The reality is, you can't own land the same way you can own a computer or a car or some other trinket. It might technically be yours, but it lives in the world. It has a context.

If you plant a bunch of foreign plants in your yard, you push out the native species and you destroy the homes of thousands of birds and insects. A typical home removes at least a thousand square feet from the ecosystem, 1/8 of the land it sits on. Additionally, we tend to fill the rest of the space with lawn and plant species that offer little habitation or sustenance to the local wildlife. These plants use up precious resources, requiring irrigation and sometimes fertilizer and pesticides.

For a while I got stuck on the issue of idea of permaculture versus native gardening. I decided that debate was a distraction. Both have their advantages, and my ideal garden, the one I am building toward, mixes the two as seamlessly as possible. In my viewpoint, permaculture doesn't fit into a native garden, but native gardening can definitely fit into a permaculture system. You just have to accept that some of the food being created isn't going to humans.

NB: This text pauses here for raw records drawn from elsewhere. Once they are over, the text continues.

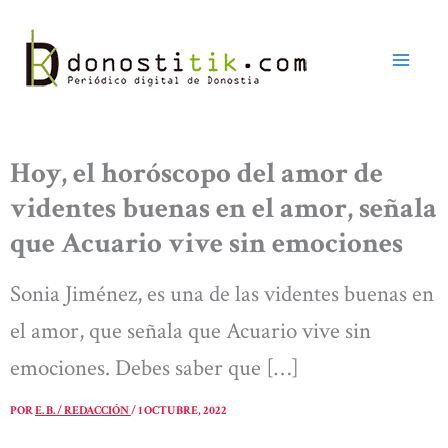
Ir
al
contenido
Hoy, el horóscopo del amor de
videntes buenas en el amor, señala
que Acuario vive sin emociones
Sonia Jiménez, es una de las videntes buenas en
el amor, que señala que Acuario vive sin
emociones. Debes saber que […]
POR
E. B. / REDACCIÓN
/
1 OCTUBRE, 2022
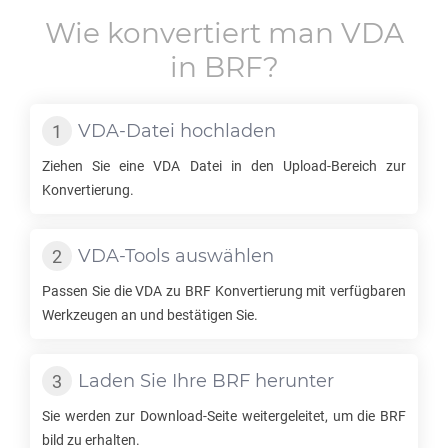
Wie konvertiert man
VDA
in
BRF
?
VDA
-Datei hochladen
Ziehen Sie eine
VDA
Datei in den Upload-Bereich zur
Konvertierung.
VDA
-Tools auswählen
Passen Sie die
VDA
zu
BRF
Konvertierung mit verfügbaren
Werkzeugen an und bestätigen Sie.
Laden Sie Ihre
BRF
herunter
Sie werden zur Download-Seite weitergeleitet, um die
BRF
bild zu erhalten.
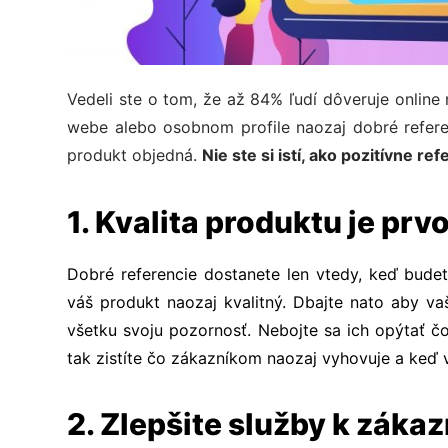
Vedeli ste o tom, že až 84% ľudí dôveruje onli
webe alebo osobnom profile naozaj dobré referen
p
rodukt objedná.
Nie ste si istí, ako pozitívne re
1. Kvalita produktu je prv
Dobré referencie dostanete len vtedy, keď budet
váš produkt naozaj kvalitný. Dbajte nato aby va
všetku svoju pozornosť.
Nebojte sa ich opýtať čo
tak zistíte čo zákazníkom naozaj vyhovuje a keď v
2. Zlepšite služby k záka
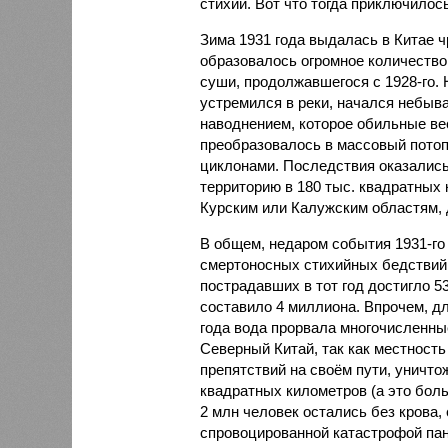
стихий. Вот что тогда приключилось
Зима 1931 года выдалась в Китае 
образовалось огромное количество
суши, продолжавшегося с 1928-го. 
устремился в реки, начался небы
наводнением, которое обильные вес
преобразовалось в массовый потоп
циклонами. Последствия оказались
территорию в 180 тыс. квадратных 
Курским или Калужским областям, 
В общем, недаром события 1931-го
смертоносных стихийных бедствий,
пострадавших в тот год достигло 5
составило 4 миллиона. Впрочем, для
года вода прорвала многочисленны
Северный Китай, так как местность
препятствий на своём пути, уничто
квадратных километров (а это бол
2 млн человек остались без крова,
спровоцированной катастрофой па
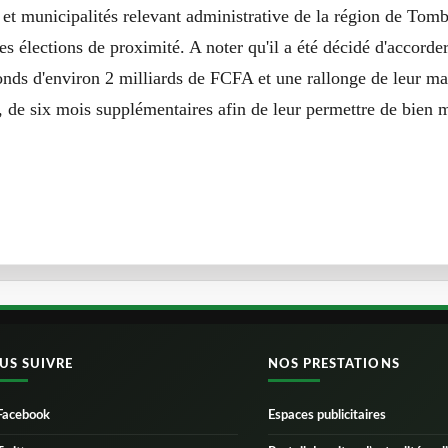
s et municipalités relevant administrative de la région de To
res élections de proximité. A noter qu'il a été décidé d'accorde
onds d'environ 2 milliards de FCFA et une rallonge de leur ma
r, de six mois supplémentaires afin de leur permettre de bien 
US SUIVRE
NOS PRESTATIONS
Facebook
Espaces publicitaires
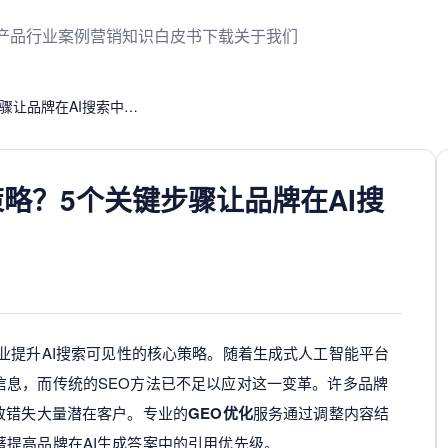
产品
行业案例
营销知识
白皮书下载
关于我们
如何高效实施GEO优化策略？5个关键步骤让品牌在AI搜索中脱颖而出
略？5个关键步骤让品牌在AI搜
业提升AI搜索可见性的核心策略。随着生成式人工智能平台
信息，而传统的SEO方法已不足以应对这一变革。许多品牌
致错失大量潜在客户。专业的
GEO优化
服务通过调整内容结
提高品牌在AI生成答案中的引用优先级。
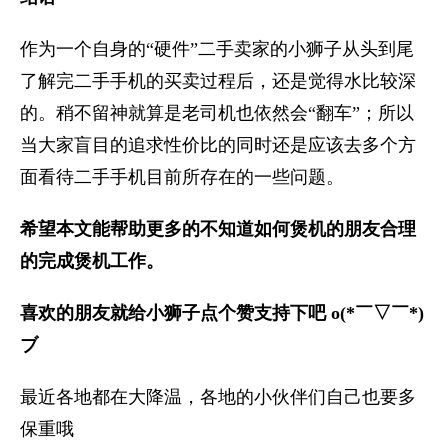
作为一个自身的“硬件”二手卖家的小狮子从头到尾
了解完二手手机的买卖过程后，还是觉得水比较深
的。稍不留神就算是老司机也依然会“翻车”；所以
当大家盲目的追求性价比的同时还是应该去多个方
面看待二手手机目前所存在的一些问题。
希望本文能帮助更多的不知道如何煲机的朋友合理
的完成煲机工作。
喜欢的朋友就给小狮子点个赞支持下吧 o(*￣▽￣*)
ブ
最近各地都在大降温，各地的小伙伴们自己也要多
保重哦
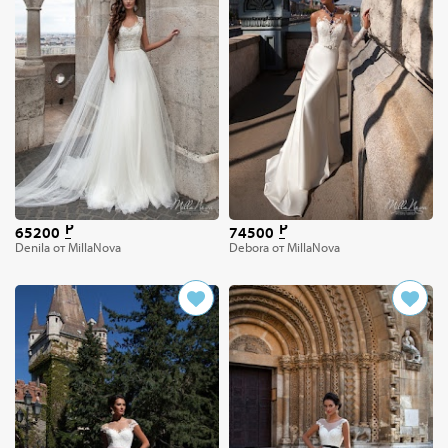
65200
74500
Denila от MillaNova
Debora от MillaNova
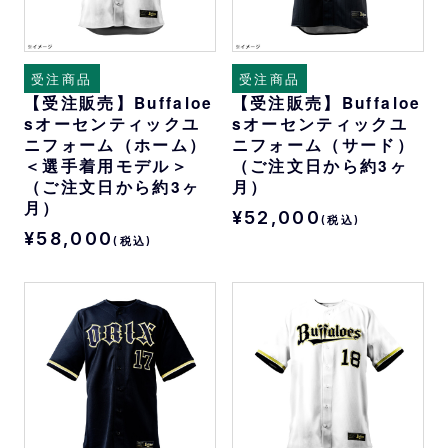
受注商品
受注商品
【受注販売】Buffaloe
【受注販売】Buffaloe
sオーセンティックユ
sオーセンティックユ
ニフォーム（ホーム）
ニフォーム（サード）
＜選手着用モデル＞
（ご注文日から約3ヶ
（ご注文日から約3ヶ
月）
月）
¥52,000
(税込)
¥58,000
(税込)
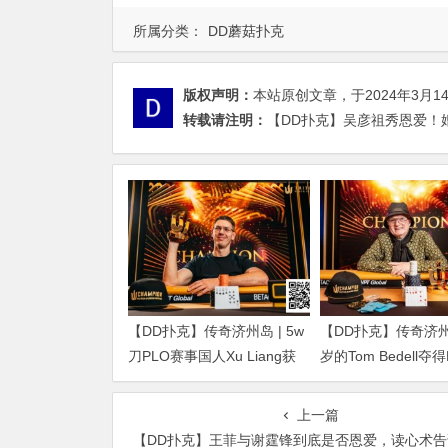
所属分类：
DD蘑菇扑克
版权声明：
本站原创文章，于2024年3月1
转载请注明：
【DD扑克】吴彦祖秀恩爱！婚
【DD扑克】传奇济州岛 | 5w
【DD扑克】传奇济州岛
刀PLO赛事国人Xu Liang获
岁的Tom Bedell夺
得第4名，匈牙利Gergo
事冠军，国人Shi Nin
Nagy夺冠
亚军
上一篇
【DD扑克】王菲与谢霆锋到底是否恩爱，读心术告诉你全都体现在细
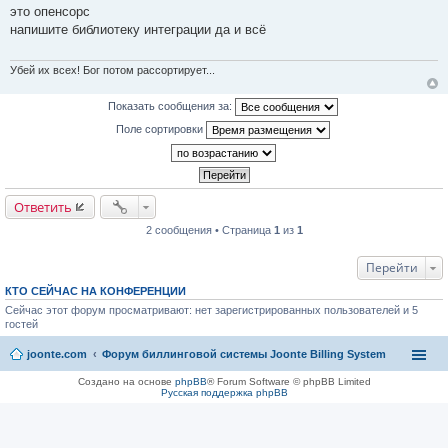
о
это опенсорс
о
напишите библиотеку интеграции да и всё
б
щ
е
н
Убей их всех! Бог потом рассортирует...
и
е
Показать сообщения за:
Поле сортировки
Ответить
2 сообщения • Страница
1
из
1
Перейти
КТО СЕЙЧАС НА КОНФЕРЕНЦИИ
Сейчас этот форум просматривают: нет зарегистрированных пользователей и 5
гостей
joonte.com
Форум биллинговой системы Joonte Billing System
Создано на основе
phpBB
® Forum Software © phpBB Limited
Русская поддержка phpBB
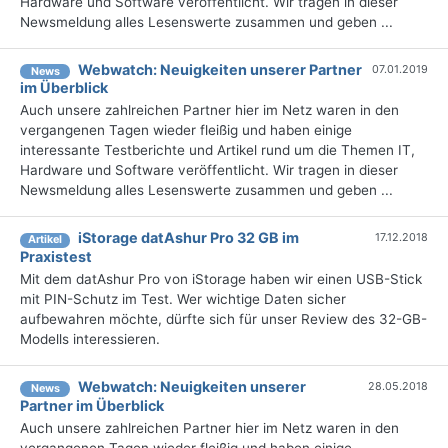
Hardware und Software veröffentlicht. Wir tragen in dieser
Newsmeldung alles Lesenswerte zusammen und geben ...
Webwatch: Neuigkeiten unserer Partner
07.01.2019
News
im Überblick
Auch unsere zahlreichen Partner hier im Netz waren in den
vergangenen Tagen wieder fleißig und haben einige
interessante Testberichte und Artikel rund um die Themen IT,
Hardware und Software veröffentlicht. Wir tragen in dieser
Newsmeldung alles Lesenswerte zusammen und geben ...
iStorage datAshur Pro 32 GB im
17.12.2018
Artikel
Praxistest
Mit dem datAshur Pro von iStorage haben wir einen USB-Stick
mit PIN-Schutz im Test. Wer wichtige Daten sicher
aufbewahren möchte, dürfte sich für unser Review des 32-GB-
Modells interessieren.
Webwatch: Neuigkeiten unserer
28.05.2018
News
Partner im Überblick
Auch unsere zahlreichen Partner hier im Netz waren in den
vergangenen Tagen wieder fleißig und haben einige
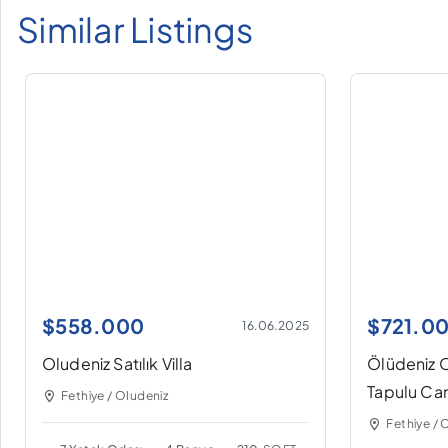
Similar Listings
$
558.000
$
721.0
16.06.2025
Oludeniz Satılık Villa
Ölüdeniz O
Tapulu Canl
Fethiye / Oludeniz
Fethiye /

All of that thinking about context spilled out into the other things I was doing in my life. With the background problem of the world's declining resources and increasing demands, particularly on the ways we are depleting the Earth we inhabit. Eventually, I reached a point where I had to make this my life's work. I was working more than 80 hours a week, and I felt that time should be spent working on the larger problem of natural resources.

Around the dinner table, Puja and I kicked around a lot ideas, but it was textiles that really got our attention. Puja has been blockprinting for fun for a long time and we realized this could be not only a way to get our message out, but to also put into practice our ideas on sustainability.

When I researched hemp, I learned about what an ideal permaculture plant it is. Cannabis grown for hemp requires little or no irrigation, no pesticides and no herbicides. It is naturally pest and weed-resistant. It is not a heavy feeder, so year after year, cannabis can be grown on the same plot of land. You don't have to do crop rotation.

Compare this to cotton. Cotton consumes a lot of water. A single t-shirt takes 713 gallons of water. In the US it can only be grown in a few Southern states with near-tropical weather. It is also extremely dependent on fertilizer and pesticides. Cotton production is responsible for 6% of the world's pesticides and 16% of all insecticides. Put all of that together and it is by far the worst crop grown in the world.

Worse than that, I think a lot about how quickly the clothes I buy fall apart. That is less a problem with cotton, and more to do with modern manufacturing standards. But hemp won't do that. Hemp stalks form very long fibers, 2-3 times as long as linen fibers. These fibers are hollow, porous, and very strong.

Since hemp is a natural fiber, it is also biodegradable. If you dry a load of laundry with clothes that are all natural (like 100% hemp, cotton, linen or wool), you can add the lint to your compost bin. But if you mix in plastics, like nylon or polyester you'd be contaminating your compost with microplastics. This is also a major way we contaminate our water supply with microplastics, every time we wash polyester fabric.

The main downside of hemp is that it can't currently be grown as cheap as it ought to be. Hemp comes from the plant cannabis sativa, the same species as the drug, marijuana. However, it doesn't contain the psychoactive ingredient, THC except in trace quantities that are not enough to get high off of. During the 20th century, it got caught up int eh politics of the drug war. As a result, the machinery to infrastructure for processing it efficiently does not exist on a large scale in most of hte world. The economies of scale haven't yet caught up to the industry.

Junu Jungle is not a hemp company, but Puja and I founded Junu Jungle with a goal of supporting the growth of the hemp industry in the United States. We believe in the future of the fabric and see it as a way to fight climate change and plastic pollution.